I remember that in the 1980s political arguments about this were a mainstay of how we spent our time in the reserve service; actually, the whole country argued about it all the time, and if you go back to the record you'll see that those were years of high political tension (and electoral campaigns, hard as it may be to believe, were extraordinarily charged national exercises).


By the late 1990s, after Rabin's assassination and Netanyahu's continuation of the Oslo process, from his position as the leader of a Likud government, the principles of the argument were over, and we settled down to the horsetrading part. That was what enabled Barak's wide electoral victory in 1999: the voters recognized that the difference between Labor and Likud wasn't really that great anymore.


The Palestinian strategic decision in 2000 to prefer a campaign of murder of Israeli civilians over negotiations that had already given them Israeli acceptance of statehood and dismantling of many settlements, flipped the consensus of the late 1990s in the opposite direction. Rather than a majority preparing for partition and peace (welcoming it or merely accepting), an even broader consensus now assumed the Palestinians were aiming it Israel's destruction, one way or another, not at partition. If I'm correctly understanding Klein Halevy's thesis, an entire generation now has lost the feelings of guilt their parents had or at least recognized towards the Palestinians, and have replaced it with anger at the rejectionism of the Palestinians. Even as, I might add, they are willing for partition in a way their parents were not yet.

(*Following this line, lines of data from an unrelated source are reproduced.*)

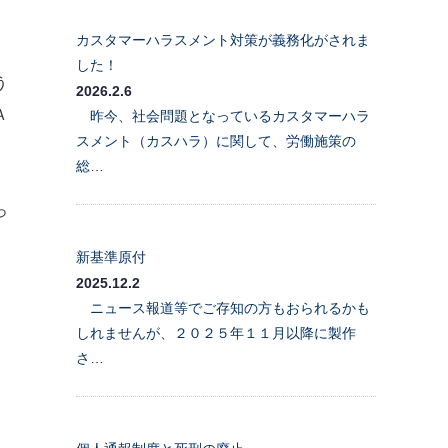
カスタマーハラスメント対策が義務化がされま
した！
う
2026.2.6
Ａ
昨今、社会問題となっているカスタマーハラ
スメント（カスハラ）に関して、労働施策の
総…
っ
新基準原付
2025.12.2
ニュース報道等でご存知の方もおられるかも
しれませんが、２０２５年１１月以降に製作
さ…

Taking this one step further, and focusing not on twenty-somethings but rather on the 16-22 year olds, their most formative introduction to politics wasn't even the Palestinian rejectionism, it was the retreat from Gaza, in which Israel abandoned Gaza and disbanded its settlements, giving the Palestinians the opportunity, on a silver platter, to prove their commitment to a State. The readers of the Guardian can pretend to themselves that Israel never meant it, and continued to strangle Gaza from outside its fences, but the young Israelis know this is factually nonsense, and remember that in the 2nd half of 2005 Israel really had left, and was not blockading Gaza - that came later.


If this analysis is correct, and I think it broadly is, it offers a bleak perspective. The Palestinians have always seen themselves as victims of Zionism, and have felt infinitely sorry for themselves. Yet in the 1980s they managed to convince many Israelis there was some, partial, justification for this. The young generation of Israelis growing into adulthood this decade, however, takes for granted the eventual partition in a way their parents didn't, but have no patience for the Palestinians feeling sorry for themselves, and are convinced that the Palestinians have only themselves to blame for their predicament.